Terremoto de 7,5 atinge Venezuela e causa destruição em Caracas

Terremoto de magnitude 7,5 causa graves danos na Venezuela
Um terremoto de magnitude 7,5 atingiu a Venezuela em 24 de junho de 2026, provocando destruição significativa na capital Caracas. O fenômeno sísmico deixou registros de prédios desabados, com equipes de resgate atuando no local para localizar possíveis vítimas entre os escombros. Imagens do evento mostram o colapso estrutural de edificações e o caos vivenciado pela população durante o tremor.
Segundo o Serviço Geológico dos Estados Unidos (USGS), foram registrados dois tremores distintos com epicentros separados por aproximadamente 5 quilômetros de distância um do outro. O primeiro apresentou magnitude de 7,2, enquanto o segundo e mais intenso alcançou a marca de 7,5 na escala de magnitude.
Localização e profundidade do epicentro
O tremor mais potente foi detectado com epicentro na cidade venezuelana de Montalbán, distante 168 quilômetros da capital Caracas. A profundidade registrada pelo USGS foi de 13 quilômetros abaixo da superfície terrestre. Essa proximidade com a superfície e a magnitude elevada contribuíram para os danos extensos observados na região metropolitana.
Tremores com magnitude superior a 7,0 possuem potencial destrutivo considerável, principalmente quando localizados próximos a áreas densamente habitadas e a pouca profundidade do solo. Essas características aumentam significativamente a propagação das ondas sísmicas e, consequentemente, os impactos nas estruturas.
O que causa um terremoto
Os terremotos resultam de uma liberação súbita de energia acumulada na crosta terrestre, fenômeno que ocorre predominantemente através do choque entre placas tectônicas. Esse movimento gera ondas sísmicas que se propagam pelo solo, causando os tremores perceptíveis na superfície. A magnitude de um terremoto de magnitude representa a medida quantitativa da intensidade desse tremor no local onde o evento sísmico ocorre.
Historicamente, o maior terremoto já registrado pela ciência aconteceu no Chile em 1960, com magnitude de 9,5. Esse registro demonstra a capacidade destrutiva potencial dos fenômenos sísmicos, servindo como referência para compreender a severidade de outros eventos.
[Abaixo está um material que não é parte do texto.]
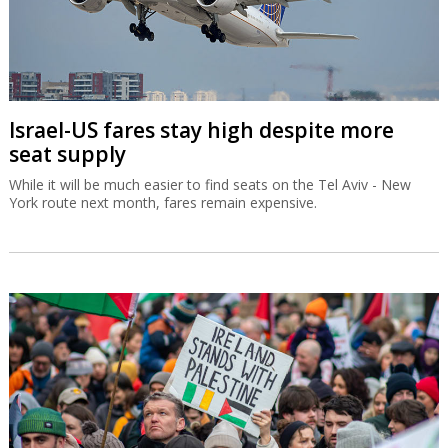
Israel-US fares stay high despite more
seat supply
While it will be much easier to find seats on the Tel Aviv - New
York route next month, fares remain expensive.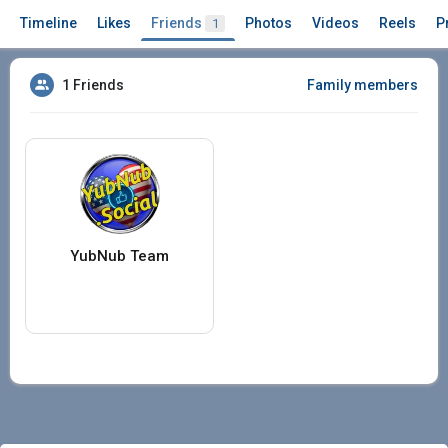
Timeline
Likes
Friends
Photos
Videos
Reels
P
1
1 Friends
Family members
YubNub Team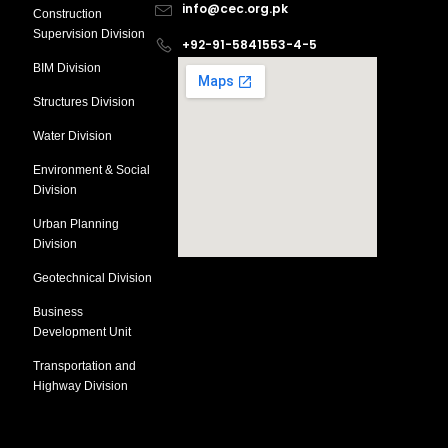
info@cec.org.pk
Construction
Supervision Division
+92-91-5841553-4-5
BIM Division
Structures Division
Water Division
Environment & Social
Division
Urban Planning
Division
Geotechnical Division
Business
Development Unit
Transportation and
Highway Division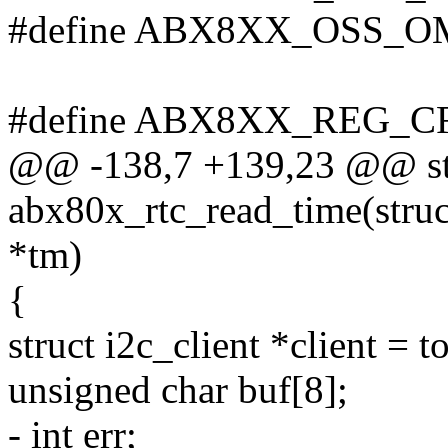
#define ABX8XX_OSS_O
#define ABX8XX_REG_C
@@ -138,7 +139,23 @@ sta
abx80x_rtc_read_time(struct
*tm)
{
struct i2c_client *client = t
unsigned char buf[8];
- int err;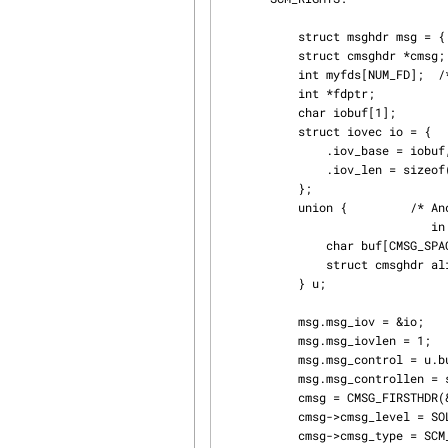
           struct msghdr msg = { 0 };

           struct cmsghdr *cmsg;

           int myfds[NUM_FD];  /* Contains the file descriptors to pass */

           int *fdptr;

           char iobuf[1];

           struct iovec io = {

               .iov_base = iobuf,

               .iov_len = sizeof(iobuf)

           };

           union {         /* Ancillary data buffer, wrapped in a union

                              in order to ensure it is suitably aligned */

               char buf[CMSG_SPACE(sizeof(myfds))];

               struct cmsghdr align;

           } u;

           msg.msg_iov = &io;

           msg.msg_iovlen = 1;

           msg.msg_control = u.buf;

           msg.msg_controllen = sizeof(u.buf);

           cmsg = CMSG_FIRSTHDR(&msg);

           cmsg->cmsg_level = SOL_SOCKET;

           cmsg->cmsg_type = SCM_RIGHTS;
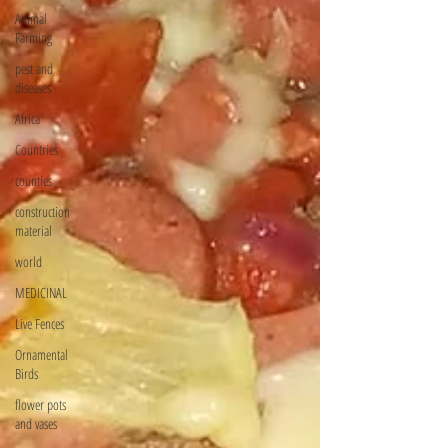
Animal
Farming
pest and
diseases
Africa
Countries
counties
construction
material
world
MEDICINAL
Live Fences
Ornamental
Birds
flower pots
and vases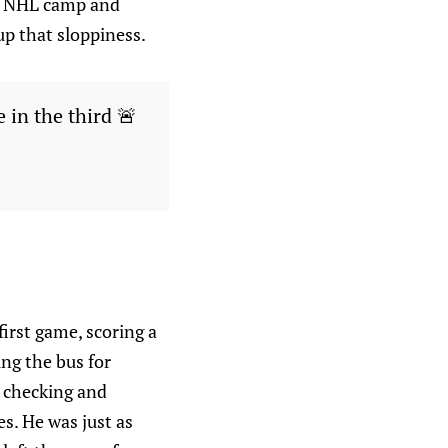
he NHL camp and
 up that sloppiness.
 in the third 🚨
irst game, scoring a
ing the bus for
k checking and
s. He was just as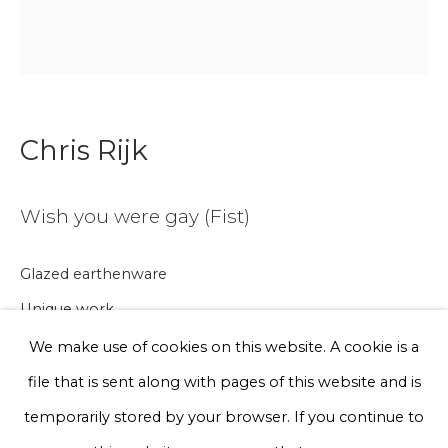
Email *
Phone *
Chris Rijk
Sign up
Wish you were gay (Fist)
* denotes required fields
Glazed earthenware
We will process the personal data you have supplied to communicate
with you in accordance with our
Privacy Policy
. You can unsubscribe
Unique work
or change your preferences at any time by clicking the link in our
emails.
20 x 20 cm
We make use of cookies on this website. A cookie is a
file that is sent along with pages of this website and is
€ 200.00
Privacy Policy
Manage cookies
temporarily stored by your browser. If you continue to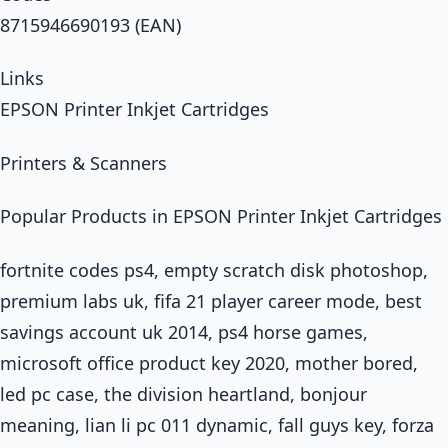
8715946690193 (EAN)
Links
EPSON Printer Inkjet Cartridges
Printers & Scanners
Popular Products in EPSON Printer Inkjet Cartridges
fortnite codes ps4, empty scratch disk photoshop,
premium labs uk, fifa 21 player career mode, best
savings account uk 2014, ps4 horse games,
microsoft office product key 2020, mother bored,
led pc case, the division heartland, bonjour
meaning, lian li pc 011 dynamic, fall guys key, forza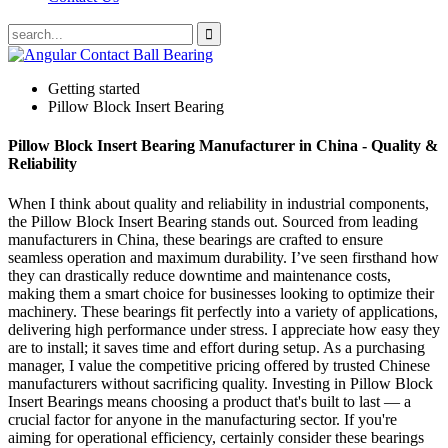
Getting started
Pillow Block Insert Bearing
Pillow Block Insert Bearing Manufacturer in China - Quality &
Reliability
When I think about quality and reliability in industrial components,
the Pillow Block Insert Bearing stands out. Sourced from leading
manufacturers in China, these bearings are crafted to ensure
seamless operation and maximum durability. I’ve seen firsthand how
they can drastically reduce downtime and maintenance costs,
making them a smart choice for businesses looking to optimize their
machinery. These bearings fit perfectly into a variety of applications,
delivering high performance under stress. I appreciate how easy they
are to install; it saves time and effort during setup. As a purchasing
manager, I value the competitive pricing offered by trusted Chinese
manufacturers without sacrificing quality. Investing in Pillow Block
Insert Bearings means choosing a product that's built to last — a
crucial factor for anyone in the manufacturing sector. If you're
aiming for operational efficiency, certainly consider these bearings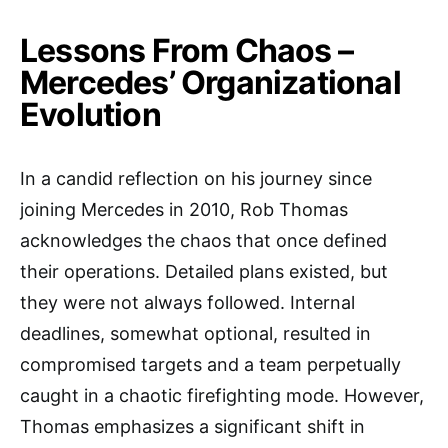
Lessons From Chaos –
Mercedes’ Organizational
Evolution
In a candid reflection on his journey since
joining Mercedes in 2010, Rob Thomas
acknowledges the chaos that once defined
their operations. Detailed plans existed, but
they were not always followed. Internal
deadlines, somewhat optional, resulted in
compromised targets and a team perpetually
caught in a chaotic firefighting mode. However,
Thomas emphasizes a significant shift in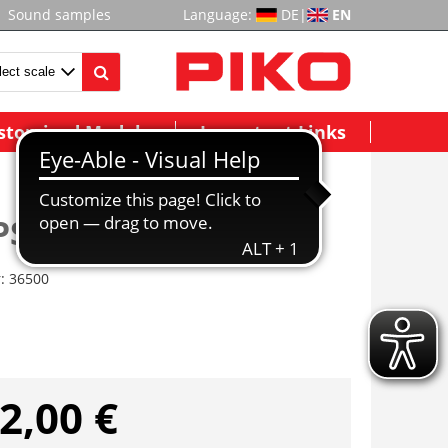
Sound samples
Language:
DE
|
EN
stomized Models
Important Links
PSD XP 5.1 G
r:
36500
2,00 €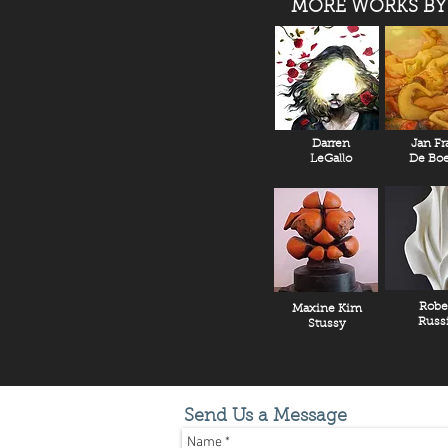
MORE WORKS BY
Darren
Jan Fr
LeGallo
De Boe
Robe
Maxine Kim
Russ
Stussy
Send Us a Message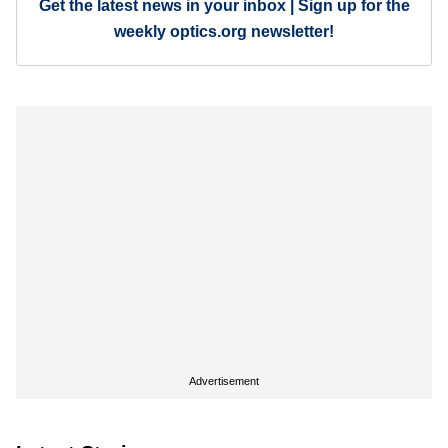
Get the latest news in your inbox | Sign up for the
weekly optics.org newsletter!
Advertisement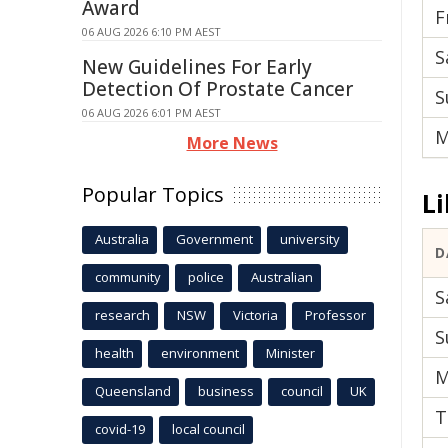
Award
F
06 AUG 2026 6:10 PM AEST
S
New Guidelines For Early
Detection Of Prostate Cancer
S
06 AUG 2026 6:01 PM AEST
M
More News
Popular Topics
Li
Australia
Government
university
D
community
police
Australian
S
research
NSW
Victoria
Professor
S
health
environment
Minister
M
Queensland
business
council
UK
T
covid-19
local council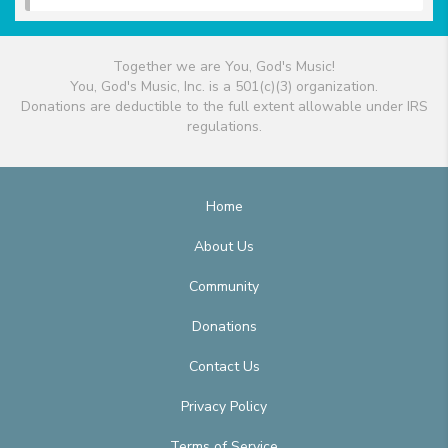
Together we are You, God's Music!
You, God's Music, Inc. is a 501(c)(3) organization.
Donations are deductible to the full extent allowable under IRS
regulations.
Home
About Us
Community
Donations
Contact Us
Privacy Policy
Terms of Service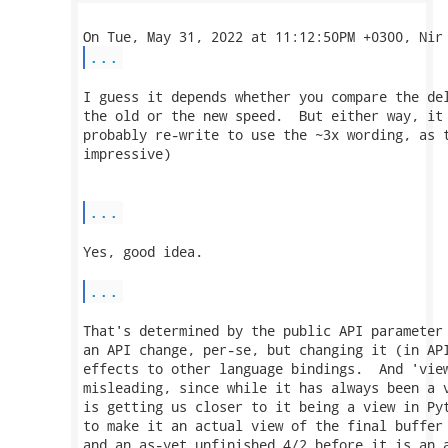
...
I guess it depends whether you compare the del
the old or the new speed.  But either way, it 
probably re-write to use the ~3x wording, as t
impressive)

...
Yes, good idea.

...
That's determined by the public API parameter 
an API change, per-se, but changing it (in API
effects to other language bindings.  And 'view
misleading, since while it has always been a v
is getting us closer to it being a view in Pyt
to make it an actual view of the final buffer 
and an as-yet unfinished 4/2 before it is an a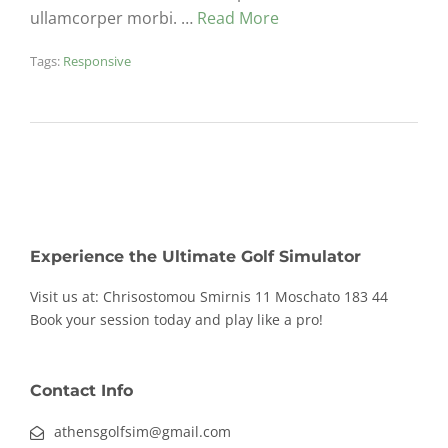
ullamcorper morbi. …
Read More
Tags:
Responsive
Experience the Ultimate Golf Simulator
Visit us at: Chrisostomou Smirnis 11
Moschato 183 44
Book your session today and play like a pro!
Contact Info
athensgolfsim@gmail.com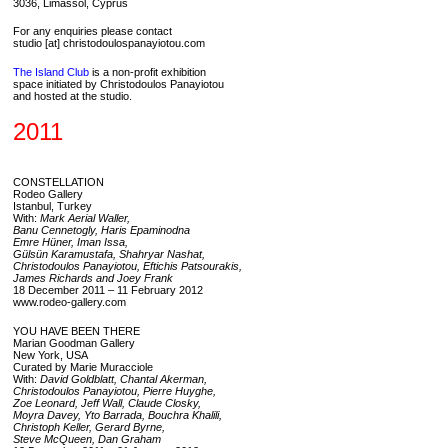
3036, Limassol, Cyprus
For any enquiries please contact
studio [at] christodoulospanayiotou.com
The Island Club
is a non-profit exhibition
space initiated by Christodoulos Panayiotou
and hosted at the studio.
2011
CONSTELLATION
Rodeo Gallery
Istanbul, Turkey
With:
Mark Aerial Waller,
Banu Cennetogly, Haris Epaminodna
Emre Hüner, Iman Issa,
Gülsün Karamustafa, Shahryar Nashat,
Christodoulos Panayiotou, Eftichis Patsourakis,
James Richards and Joey Frank
18 December 2011 – 11 February 2012
www.rodeo-gallery.com
YOU HAVE BEEN THERE
Marian Goodman Gallery
New York, USA
Curated by Marie Muracciole
With:
David Goldblatt, Chantal Akerman,
Christodoulos Panayiotou, Pierre Huyghe,
Zoe Leonard, Jeff Wall, Claude Closky,
Moyra Davey, Yto Barrada, Bouchra Khalili,
Christoph Keller, Gerard Byrne,
Steve McQueen, Dan Graham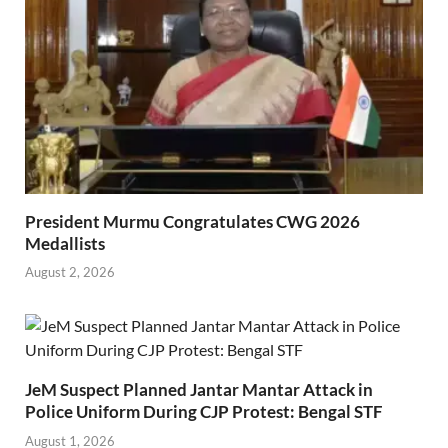
President Murmu Congratulates CWG 2026
Medallists
August 2, 2026
JeM Suspect Planned Jantar Mantar Attack in
Police Uniform During CJP Protest: Bengal STF
August 1, 2026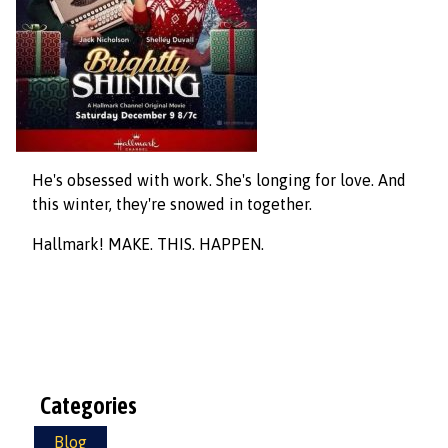
He's obsessed with work. She's longing for love. And
this winter, they're snowed in together.
Hallmark! MAKE. THIS. HAPPEN.
Categories
Blog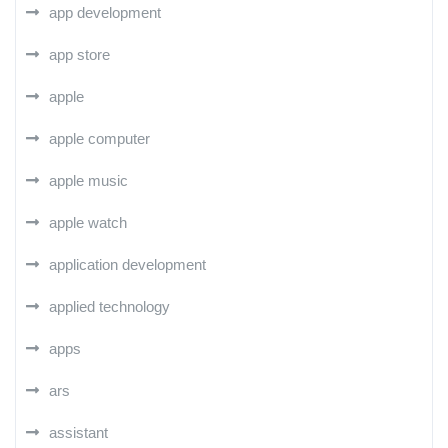
app development
app store
apple
apple computer
apple music
apple watch
application development
applied technology
apps
ars
assistant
Entendendo a escala de magnitude sísmica
A classificação dos terremotos por magnitude segue parâmetros técnicos estabelecidos internacionalmente. De acordo com a universidade americana Michigan Tech, cada intervalo de magnitude apresenta potencial de danos específico:
Até 2,5: Não é percebido pela população, mas os equipamentos de medição sísmica conseguem registrar o movimento.
De 2,5 a 5,4: É sentido pelas pessoas, porém causa apenas danos mínimos às estruturas.
De 5,5 a 6,0: Provoca danos significativos em edifícios e outras construções.
De 6,1 a 6,9: Ocasiona muitos danos em regiões com alta densidade populacional.
De 7,0 a 7,9: Classificado como grande terremoto, causa danos sérios com destruição de edifícios em áreas habitadas.
De 8,0 ou superior: Terremoto extremamente potente, capaz de destruir comunidades inteiras localizadas próximas ao epicentro.
A magnitude e sua medição
Segundo o USGS, cada terremoto possui uma única magnitude, embora esse valor seja frequentemente revisado pelos sismógrafos conforme novos dados são coletados e analisados. A escala de Richter, embora seja a mais conhecida publicamente, encontra-se em desuso prático atualmente, com exceção de terremotos pequenos não captados pelas grandes agências internacionais de monitoramento.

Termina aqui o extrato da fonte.